29. John Zilcosky, University of Toronto, zilcosky@chass.utoronto.ca (dept homepage; personal homepage)

John Zilcosky (Ph.D., Comparative Literature, Univ. of Pennsylvania) is Assistant Professor of German and Associate Member of the Centre for Comparative Literature at the University of Toronto. His first book, Kafka's Travels: Exoticism, Colonialism, and the Traffic of Writing (New York: St. Martin's/Palgrave), is forthcoming in December 2002. He has published essays on travel writing, colonialism, and literary theory, as well as on Arthur Schopenhauer, Botho Strauss, and Paul Auster. He is now beginning a new project entitled Exotic Modernity, which re-examines German modernism -- Freud, Mann, Hofmannsthal, Musil, Broch -- through the lens of popular travel culture.

"Sebald’s Travels, or the Impossibility of Being Lost"

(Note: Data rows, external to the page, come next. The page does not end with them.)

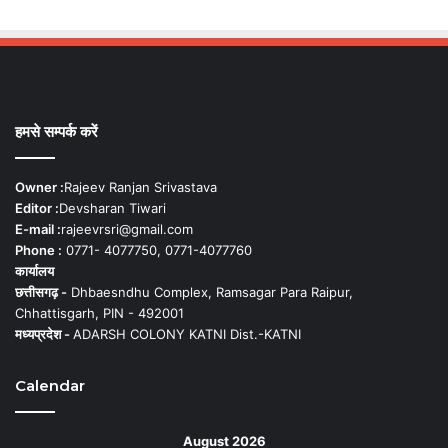
हमसे सम्पर्क करें
Owner :
Rajeev Ranjan Srivastava
Editor :
Devsharan Tiwari
E-mail :
rajeevrsri@gmail.com
Phone :
0771- 4077750, 0771-4077760
कार्यालय
छत्तीसगढ़ -
Dhbaesndhu Complex, Ramsagar Para Raipur,
Chhattisgarh, PIN - 492001
मध्यप्रदेश -
ADARSH COLONY KATNI Dist.-KATNI
Calendar
August 2026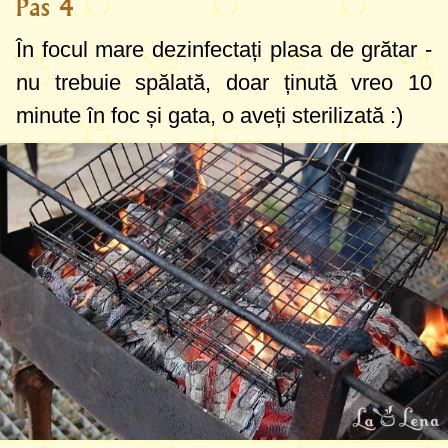
Pas 4
În focul mare dezinfectați plasa de grătar -
nu trebuie spălată, doar ținută vreo 10
minute în foc și gata, o aveți sterilizată :)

Susan Sontag has correctly identified W.G. Sebald as a travel writer: journeys, she claims, form the “heart of all Sebald’s narratives.” But more than this, textual travel is Sebald’s generative force. He follows in the footsteps of other travel writers, most notably Stendhal’s in Milan and Kafka’s in Riva, but also others’ mentioned only on the fringes of his texts. It is the goal of this paper to delineate precisely how Sebald fits into his own richly evoked tradition of travel writing. Specifically, I will examine Sebald’s entire oeuvre and its place in the ancient discourse surrounding the traveler’s essential fear/desire: of losing his/her way in a foreign world. Sebald, I maintain, undermines this master travel narrative by questioning the basic assumption that it is possible ever to really lose one’s way. Sebald unmasks getting lost as a fantasy: something we hope for while traveling but can no longer achieve in an unheimliche world assiduously traversed by tourists and travel writers. Lostness, for Sebald, is no more.